* **WHAT YOU WILL DO**: Would you print the lines below exactly, beginning at the line that has "Service & Repair" and stopping after the line that has "Events in Atlanta"? Only those lines, and no pictures.

─── PROVIDED INFORMATION ───

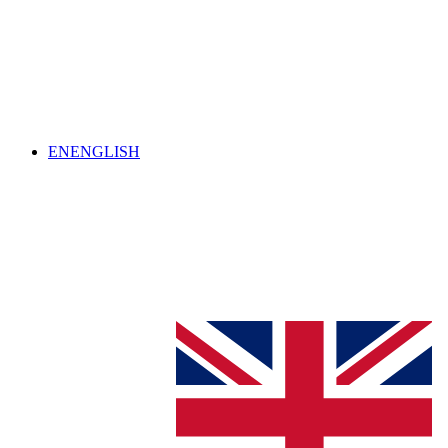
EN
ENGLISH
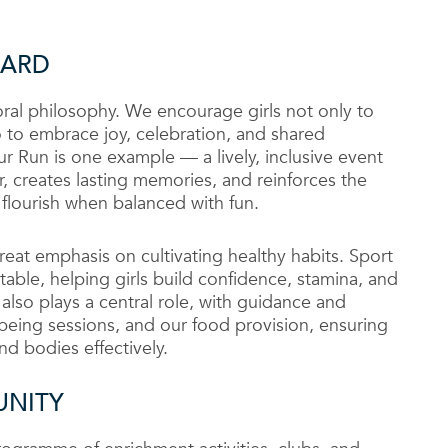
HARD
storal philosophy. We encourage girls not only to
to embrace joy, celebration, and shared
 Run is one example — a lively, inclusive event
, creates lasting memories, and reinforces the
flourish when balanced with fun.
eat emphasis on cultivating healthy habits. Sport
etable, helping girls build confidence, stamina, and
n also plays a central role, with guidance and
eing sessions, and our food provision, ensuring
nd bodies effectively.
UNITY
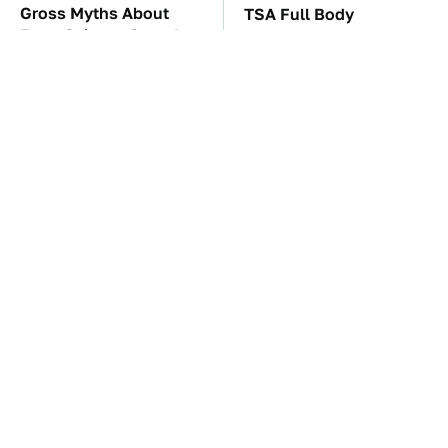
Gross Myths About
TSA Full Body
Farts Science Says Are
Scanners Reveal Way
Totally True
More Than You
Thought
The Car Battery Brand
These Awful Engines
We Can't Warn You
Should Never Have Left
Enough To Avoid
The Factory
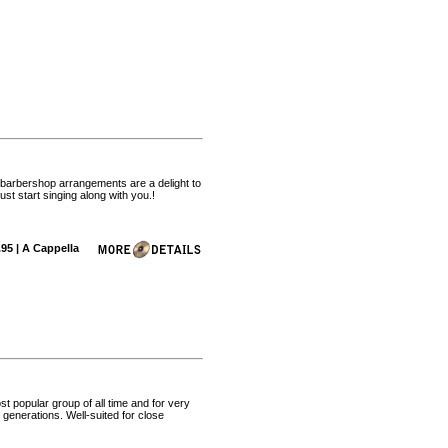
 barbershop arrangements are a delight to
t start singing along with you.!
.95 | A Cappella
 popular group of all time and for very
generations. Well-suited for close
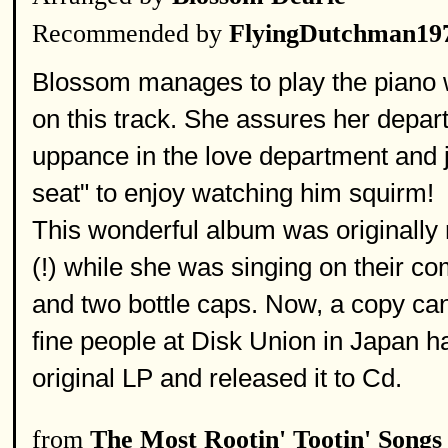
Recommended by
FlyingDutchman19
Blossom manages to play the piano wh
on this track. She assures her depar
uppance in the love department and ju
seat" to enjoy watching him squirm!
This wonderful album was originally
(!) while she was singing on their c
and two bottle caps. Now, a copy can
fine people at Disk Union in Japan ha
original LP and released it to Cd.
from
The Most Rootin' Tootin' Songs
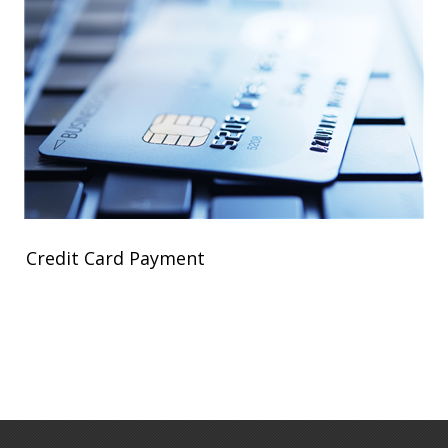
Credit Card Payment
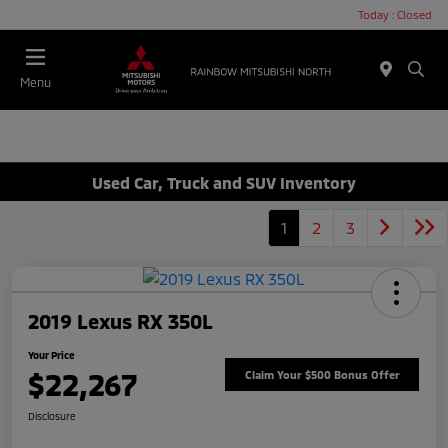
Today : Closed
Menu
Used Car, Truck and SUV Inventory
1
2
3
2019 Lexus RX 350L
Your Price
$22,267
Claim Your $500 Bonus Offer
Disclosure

───
─── PROVIDED INFORMATION ───

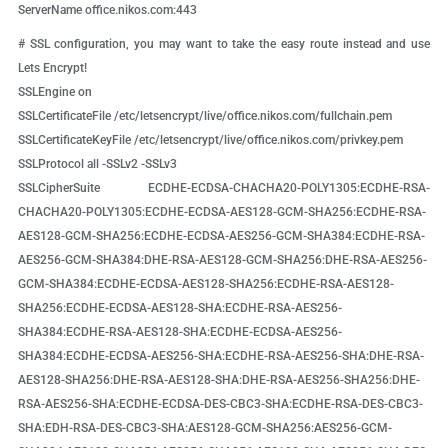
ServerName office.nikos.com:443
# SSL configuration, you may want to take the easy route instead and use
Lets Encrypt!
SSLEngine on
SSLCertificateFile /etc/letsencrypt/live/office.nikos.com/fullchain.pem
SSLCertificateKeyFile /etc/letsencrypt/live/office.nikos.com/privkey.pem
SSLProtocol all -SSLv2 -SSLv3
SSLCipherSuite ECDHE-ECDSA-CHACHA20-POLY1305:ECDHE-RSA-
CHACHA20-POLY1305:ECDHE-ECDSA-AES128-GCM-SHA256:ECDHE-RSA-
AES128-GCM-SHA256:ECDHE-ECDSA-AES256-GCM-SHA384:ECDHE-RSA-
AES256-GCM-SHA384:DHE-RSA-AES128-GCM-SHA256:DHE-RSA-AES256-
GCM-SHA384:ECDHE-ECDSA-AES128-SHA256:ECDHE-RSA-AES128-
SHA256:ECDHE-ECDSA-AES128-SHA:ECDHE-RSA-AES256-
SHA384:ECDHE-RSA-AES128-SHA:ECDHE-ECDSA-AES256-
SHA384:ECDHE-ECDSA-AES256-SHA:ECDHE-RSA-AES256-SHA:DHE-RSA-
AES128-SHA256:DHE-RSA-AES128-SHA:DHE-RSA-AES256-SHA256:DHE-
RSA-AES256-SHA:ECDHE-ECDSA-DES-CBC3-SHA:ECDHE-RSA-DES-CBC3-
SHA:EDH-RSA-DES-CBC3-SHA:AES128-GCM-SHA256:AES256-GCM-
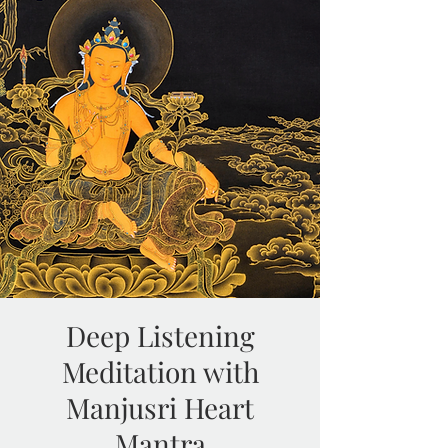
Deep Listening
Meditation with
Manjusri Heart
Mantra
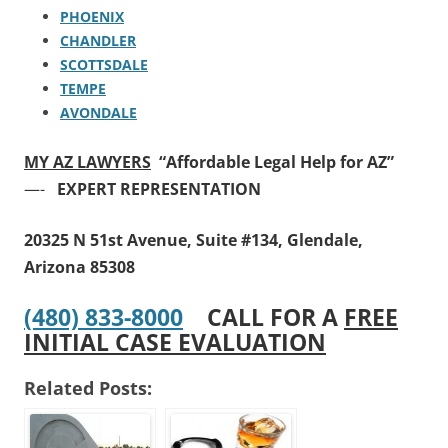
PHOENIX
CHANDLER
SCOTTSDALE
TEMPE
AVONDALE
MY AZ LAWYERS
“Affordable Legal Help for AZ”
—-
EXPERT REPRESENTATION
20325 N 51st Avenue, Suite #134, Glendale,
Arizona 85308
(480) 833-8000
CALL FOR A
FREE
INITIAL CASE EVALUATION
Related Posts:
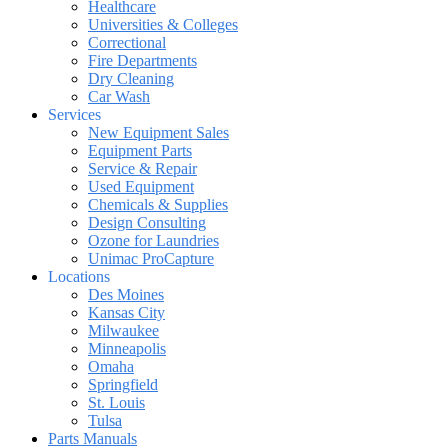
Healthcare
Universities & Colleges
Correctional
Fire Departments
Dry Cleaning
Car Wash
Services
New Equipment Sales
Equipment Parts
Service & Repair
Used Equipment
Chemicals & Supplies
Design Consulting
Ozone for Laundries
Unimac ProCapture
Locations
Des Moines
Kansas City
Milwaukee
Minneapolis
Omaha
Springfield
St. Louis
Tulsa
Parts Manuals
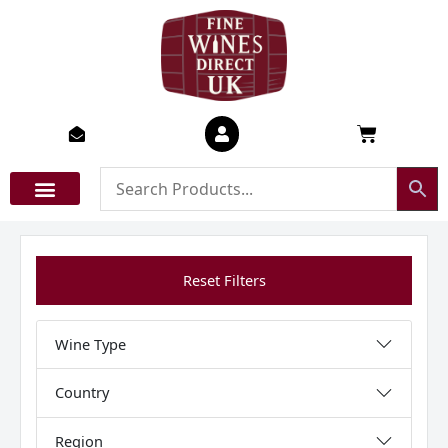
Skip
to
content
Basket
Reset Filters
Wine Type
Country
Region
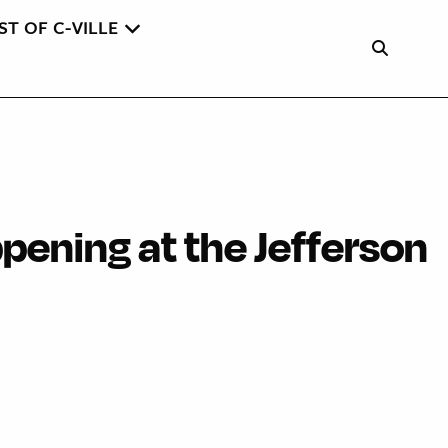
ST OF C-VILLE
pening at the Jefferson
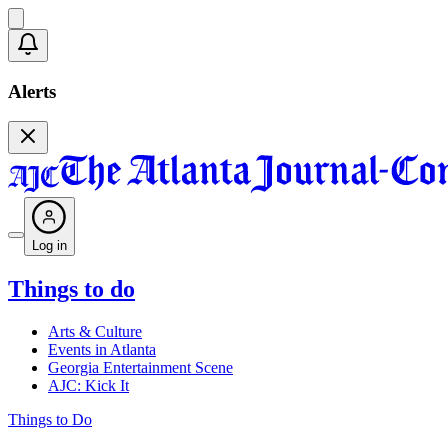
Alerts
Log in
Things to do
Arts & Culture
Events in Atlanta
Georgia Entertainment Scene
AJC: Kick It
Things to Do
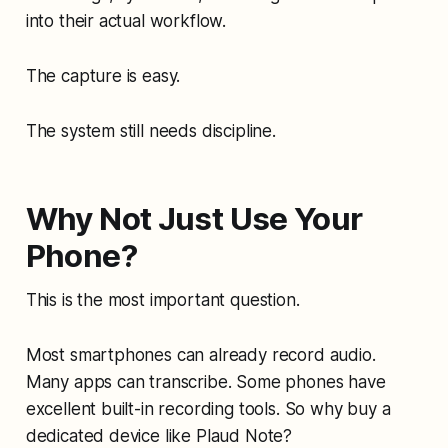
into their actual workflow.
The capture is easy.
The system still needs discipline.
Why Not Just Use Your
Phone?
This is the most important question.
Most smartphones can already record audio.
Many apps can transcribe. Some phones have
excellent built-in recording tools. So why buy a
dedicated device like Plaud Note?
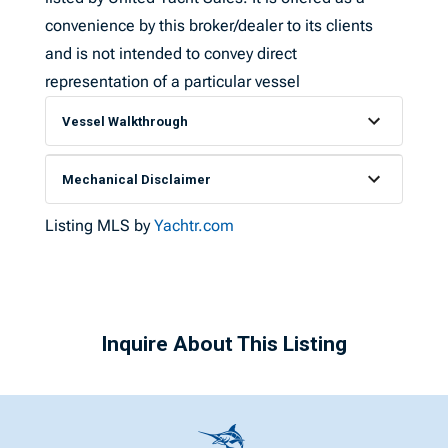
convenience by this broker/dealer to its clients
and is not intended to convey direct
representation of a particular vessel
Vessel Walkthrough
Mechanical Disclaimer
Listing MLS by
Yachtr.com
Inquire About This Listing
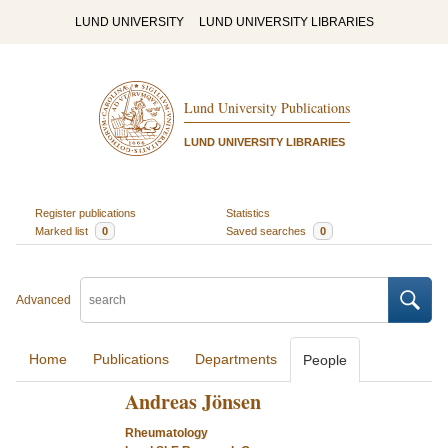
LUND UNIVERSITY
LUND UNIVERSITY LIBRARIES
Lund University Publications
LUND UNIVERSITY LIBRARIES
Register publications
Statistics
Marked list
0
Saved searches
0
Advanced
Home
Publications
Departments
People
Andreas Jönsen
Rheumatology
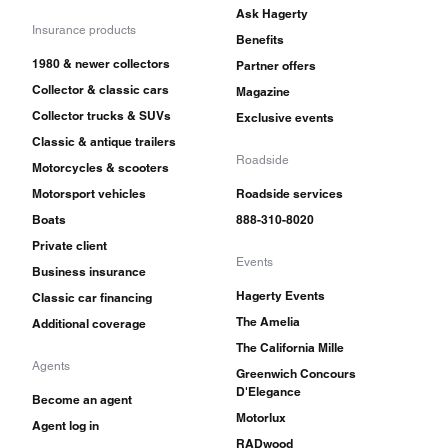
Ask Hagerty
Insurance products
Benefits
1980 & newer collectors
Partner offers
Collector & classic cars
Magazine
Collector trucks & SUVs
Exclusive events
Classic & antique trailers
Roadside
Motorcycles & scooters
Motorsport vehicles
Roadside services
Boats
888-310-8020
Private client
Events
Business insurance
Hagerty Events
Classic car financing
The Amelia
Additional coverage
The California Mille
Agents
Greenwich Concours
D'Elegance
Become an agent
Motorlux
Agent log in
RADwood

───

* **SOLUTION TO THE PROBLEM**:
Service & Repair
Used Equipment
Chemicals & Supplies
Design Consulting
Ozone for Laundries
Unimac ProCapture
Locations
Des Moines
Kansas City
Milwaukee
Minneapolis
Omaha
Springfield
St. Louis
Tulsa
Parts Manuals
Skip
to
content
Basket
Reset Filters
Wine Type
Country
Region
ST OF C-VILLE
pening at the Jefferson
Alerts
Log in
Things to do
Arts & Culture
Events in Atlanta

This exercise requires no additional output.